(Collected data)

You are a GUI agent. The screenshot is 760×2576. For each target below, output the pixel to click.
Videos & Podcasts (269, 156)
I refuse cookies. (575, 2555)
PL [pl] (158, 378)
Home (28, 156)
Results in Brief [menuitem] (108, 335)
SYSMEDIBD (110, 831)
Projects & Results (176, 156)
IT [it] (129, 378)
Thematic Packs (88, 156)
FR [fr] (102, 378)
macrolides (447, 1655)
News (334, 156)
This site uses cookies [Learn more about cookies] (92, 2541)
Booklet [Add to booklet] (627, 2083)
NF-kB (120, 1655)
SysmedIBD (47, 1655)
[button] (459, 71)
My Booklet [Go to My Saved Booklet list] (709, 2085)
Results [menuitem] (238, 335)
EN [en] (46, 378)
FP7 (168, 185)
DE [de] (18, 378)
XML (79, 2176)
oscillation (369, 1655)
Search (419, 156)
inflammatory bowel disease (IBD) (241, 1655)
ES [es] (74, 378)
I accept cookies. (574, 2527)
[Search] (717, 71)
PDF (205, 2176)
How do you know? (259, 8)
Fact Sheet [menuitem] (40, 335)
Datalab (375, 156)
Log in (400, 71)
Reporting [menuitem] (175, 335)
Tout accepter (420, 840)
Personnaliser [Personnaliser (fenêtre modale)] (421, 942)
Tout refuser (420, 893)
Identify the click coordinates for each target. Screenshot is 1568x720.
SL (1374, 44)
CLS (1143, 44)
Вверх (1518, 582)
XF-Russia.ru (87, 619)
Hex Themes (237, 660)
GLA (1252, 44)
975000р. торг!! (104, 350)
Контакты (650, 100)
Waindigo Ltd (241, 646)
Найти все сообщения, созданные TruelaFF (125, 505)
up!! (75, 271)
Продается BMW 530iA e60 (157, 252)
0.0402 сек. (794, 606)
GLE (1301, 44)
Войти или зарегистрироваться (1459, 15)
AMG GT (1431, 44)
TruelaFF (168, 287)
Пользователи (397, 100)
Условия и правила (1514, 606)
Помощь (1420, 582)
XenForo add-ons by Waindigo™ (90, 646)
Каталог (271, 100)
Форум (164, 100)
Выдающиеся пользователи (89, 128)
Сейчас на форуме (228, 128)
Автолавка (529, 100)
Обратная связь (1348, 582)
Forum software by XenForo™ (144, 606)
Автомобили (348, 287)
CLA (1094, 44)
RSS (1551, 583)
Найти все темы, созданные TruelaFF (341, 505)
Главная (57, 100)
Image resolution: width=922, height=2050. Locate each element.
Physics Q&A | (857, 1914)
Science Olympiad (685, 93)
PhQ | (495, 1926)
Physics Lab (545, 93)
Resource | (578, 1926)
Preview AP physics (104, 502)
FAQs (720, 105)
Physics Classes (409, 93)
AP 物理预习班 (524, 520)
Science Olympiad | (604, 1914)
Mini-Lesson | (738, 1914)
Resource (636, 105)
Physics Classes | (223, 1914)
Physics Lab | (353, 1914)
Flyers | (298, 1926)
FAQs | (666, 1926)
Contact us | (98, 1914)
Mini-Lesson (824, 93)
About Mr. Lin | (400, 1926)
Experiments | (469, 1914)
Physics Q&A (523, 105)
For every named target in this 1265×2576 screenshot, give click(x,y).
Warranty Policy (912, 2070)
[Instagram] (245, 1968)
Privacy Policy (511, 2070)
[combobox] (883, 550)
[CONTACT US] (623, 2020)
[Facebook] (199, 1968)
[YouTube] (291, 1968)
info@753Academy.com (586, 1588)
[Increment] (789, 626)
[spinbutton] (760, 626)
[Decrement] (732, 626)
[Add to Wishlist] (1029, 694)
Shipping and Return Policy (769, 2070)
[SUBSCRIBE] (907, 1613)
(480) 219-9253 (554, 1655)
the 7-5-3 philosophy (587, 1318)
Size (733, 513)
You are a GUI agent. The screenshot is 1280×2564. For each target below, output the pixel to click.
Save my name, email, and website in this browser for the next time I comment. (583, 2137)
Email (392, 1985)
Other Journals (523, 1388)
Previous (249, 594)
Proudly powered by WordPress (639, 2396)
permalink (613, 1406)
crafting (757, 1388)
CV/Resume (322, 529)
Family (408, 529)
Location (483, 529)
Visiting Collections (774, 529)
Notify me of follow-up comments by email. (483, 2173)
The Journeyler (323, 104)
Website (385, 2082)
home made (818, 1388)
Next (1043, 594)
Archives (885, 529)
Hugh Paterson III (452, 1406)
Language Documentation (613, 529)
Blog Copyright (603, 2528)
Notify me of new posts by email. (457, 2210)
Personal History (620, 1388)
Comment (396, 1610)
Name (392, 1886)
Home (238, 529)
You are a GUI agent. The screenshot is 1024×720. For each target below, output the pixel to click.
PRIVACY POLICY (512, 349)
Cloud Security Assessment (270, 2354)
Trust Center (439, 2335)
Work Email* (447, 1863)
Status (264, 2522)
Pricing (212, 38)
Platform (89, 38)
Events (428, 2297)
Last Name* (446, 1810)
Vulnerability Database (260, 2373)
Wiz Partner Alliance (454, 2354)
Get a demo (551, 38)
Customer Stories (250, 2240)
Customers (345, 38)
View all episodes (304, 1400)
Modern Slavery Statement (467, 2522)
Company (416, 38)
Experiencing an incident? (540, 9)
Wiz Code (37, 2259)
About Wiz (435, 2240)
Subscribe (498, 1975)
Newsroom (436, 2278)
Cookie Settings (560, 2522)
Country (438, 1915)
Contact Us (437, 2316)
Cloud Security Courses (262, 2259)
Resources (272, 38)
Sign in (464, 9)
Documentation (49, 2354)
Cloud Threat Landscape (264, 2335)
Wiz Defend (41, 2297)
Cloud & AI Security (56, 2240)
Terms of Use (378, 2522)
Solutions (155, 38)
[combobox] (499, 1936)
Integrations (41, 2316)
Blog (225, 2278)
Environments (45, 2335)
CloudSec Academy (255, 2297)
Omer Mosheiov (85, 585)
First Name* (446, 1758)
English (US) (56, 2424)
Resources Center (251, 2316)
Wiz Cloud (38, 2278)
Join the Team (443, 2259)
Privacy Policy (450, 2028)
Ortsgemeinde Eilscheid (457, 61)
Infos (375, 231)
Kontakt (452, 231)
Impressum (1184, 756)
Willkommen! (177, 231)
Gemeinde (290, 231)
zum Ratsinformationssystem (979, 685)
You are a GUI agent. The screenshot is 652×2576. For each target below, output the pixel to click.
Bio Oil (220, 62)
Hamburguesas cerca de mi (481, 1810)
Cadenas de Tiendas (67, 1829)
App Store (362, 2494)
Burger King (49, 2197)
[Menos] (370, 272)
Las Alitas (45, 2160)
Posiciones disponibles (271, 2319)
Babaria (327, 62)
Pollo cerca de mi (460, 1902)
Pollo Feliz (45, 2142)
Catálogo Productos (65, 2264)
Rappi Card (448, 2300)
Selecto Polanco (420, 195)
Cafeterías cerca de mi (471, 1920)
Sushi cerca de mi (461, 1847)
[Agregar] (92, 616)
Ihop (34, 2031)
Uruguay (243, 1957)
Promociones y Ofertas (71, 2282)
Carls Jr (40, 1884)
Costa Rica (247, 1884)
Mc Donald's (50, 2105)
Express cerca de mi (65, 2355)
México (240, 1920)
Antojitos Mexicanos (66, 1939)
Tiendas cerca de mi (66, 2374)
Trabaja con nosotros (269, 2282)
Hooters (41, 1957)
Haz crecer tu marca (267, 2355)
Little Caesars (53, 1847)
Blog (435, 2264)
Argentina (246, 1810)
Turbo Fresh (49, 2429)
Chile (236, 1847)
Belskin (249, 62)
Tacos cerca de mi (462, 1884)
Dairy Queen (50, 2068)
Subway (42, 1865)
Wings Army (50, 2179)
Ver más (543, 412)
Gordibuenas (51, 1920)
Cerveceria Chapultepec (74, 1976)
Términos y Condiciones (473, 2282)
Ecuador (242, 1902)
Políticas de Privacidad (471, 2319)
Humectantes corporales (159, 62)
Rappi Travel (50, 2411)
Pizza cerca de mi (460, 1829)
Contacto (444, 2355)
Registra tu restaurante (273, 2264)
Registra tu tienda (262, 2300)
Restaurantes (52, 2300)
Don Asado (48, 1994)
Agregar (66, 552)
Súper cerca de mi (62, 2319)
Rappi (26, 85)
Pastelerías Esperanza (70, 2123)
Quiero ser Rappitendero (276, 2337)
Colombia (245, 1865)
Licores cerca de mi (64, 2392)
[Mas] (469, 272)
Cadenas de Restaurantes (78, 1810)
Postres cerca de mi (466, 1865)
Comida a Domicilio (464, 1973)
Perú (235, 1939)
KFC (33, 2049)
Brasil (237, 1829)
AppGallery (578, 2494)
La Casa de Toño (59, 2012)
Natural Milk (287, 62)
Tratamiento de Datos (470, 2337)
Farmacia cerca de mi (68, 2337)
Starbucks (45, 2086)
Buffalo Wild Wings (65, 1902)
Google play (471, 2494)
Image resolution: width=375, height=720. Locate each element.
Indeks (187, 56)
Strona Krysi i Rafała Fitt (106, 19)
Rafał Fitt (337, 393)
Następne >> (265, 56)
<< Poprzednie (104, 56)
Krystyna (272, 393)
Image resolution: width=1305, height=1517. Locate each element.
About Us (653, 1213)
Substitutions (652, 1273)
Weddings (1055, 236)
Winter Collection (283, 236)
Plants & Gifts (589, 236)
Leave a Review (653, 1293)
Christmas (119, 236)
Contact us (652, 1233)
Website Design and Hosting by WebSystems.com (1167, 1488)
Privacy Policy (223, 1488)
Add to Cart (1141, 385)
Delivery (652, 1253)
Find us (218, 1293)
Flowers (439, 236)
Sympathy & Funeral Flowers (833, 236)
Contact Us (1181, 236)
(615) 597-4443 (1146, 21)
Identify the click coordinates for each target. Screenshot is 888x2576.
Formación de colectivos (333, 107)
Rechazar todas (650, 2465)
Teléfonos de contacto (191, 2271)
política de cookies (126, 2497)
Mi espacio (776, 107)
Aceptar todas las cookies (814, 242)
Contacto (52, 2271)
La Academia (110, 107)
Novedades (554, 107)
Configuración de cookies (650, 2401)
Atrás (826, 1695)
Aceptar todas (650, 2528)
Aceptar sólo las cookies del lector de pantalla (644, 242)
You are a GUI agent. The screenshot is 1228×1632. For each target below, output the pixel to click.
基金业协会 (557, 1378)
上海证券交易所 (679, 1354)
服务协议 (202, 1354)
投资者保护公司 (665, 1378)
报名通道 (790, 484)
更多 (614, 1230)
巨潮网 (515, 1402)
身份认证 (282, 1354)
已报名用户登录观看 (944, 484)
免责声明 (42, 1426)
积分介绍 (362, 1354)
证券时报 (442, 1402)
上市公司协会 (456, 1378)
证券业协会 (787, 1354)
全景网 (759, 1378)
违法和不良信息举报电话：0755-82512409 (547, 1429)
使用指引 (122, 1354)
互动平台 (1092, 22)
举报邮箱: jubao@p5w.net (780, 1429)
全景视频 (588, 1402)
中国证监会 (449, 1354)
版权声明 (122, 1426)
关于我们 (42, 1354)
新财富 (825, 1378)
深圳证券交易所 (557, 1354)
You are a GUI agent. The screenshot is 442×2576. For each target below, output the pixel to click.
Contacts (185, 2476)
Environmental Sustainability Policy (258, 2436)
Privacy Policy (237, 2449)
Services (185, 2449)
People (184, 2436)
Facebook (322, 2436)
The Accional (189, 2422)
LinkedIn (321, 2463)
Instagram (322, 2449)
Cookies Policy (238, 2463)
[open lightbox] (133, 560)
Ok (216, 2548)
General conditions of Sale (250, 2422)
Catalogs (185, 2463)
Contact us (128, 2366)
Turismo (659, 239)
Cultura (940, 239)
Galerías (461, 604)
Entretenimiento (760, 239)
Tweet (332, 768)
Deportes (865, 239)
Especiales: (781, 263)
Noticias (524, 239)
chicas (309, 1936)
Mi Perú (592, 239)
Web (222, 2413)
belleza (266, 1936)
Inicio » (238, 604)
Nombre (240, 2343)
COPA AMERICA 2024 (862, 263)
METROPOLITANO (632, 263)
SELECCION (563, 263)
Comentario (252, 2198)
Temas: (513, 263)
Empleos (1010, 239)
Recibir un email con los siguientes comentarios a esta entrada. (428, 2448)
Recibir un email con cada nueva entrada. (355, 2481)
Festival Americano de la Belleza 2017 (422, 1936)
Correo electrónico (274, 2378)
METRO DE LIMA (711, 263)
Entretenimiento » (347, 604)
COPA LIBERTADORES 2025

- **Aim of the exercise**
Only the lines above from the line containing "Haz crecer tu marca (267, 2355)" through the line containing "Wings Army (50, 2179)" should be retyped, exactly and with both ends included.

- **Answer box**
Haz crecer tu marca (267, 2355)
Little Caesars (53, 1847)
Blog (435, 2264)
Argentina (246, 1810)
Turbo Fresh (49, 2429)
Chile (236, 1847)
Belskin (249, 62)
Tacos cerca de mi (462, 1884)
Dairy Queen (50, 2068)
Subway (42, 1865)
Wings Army (50, 2179)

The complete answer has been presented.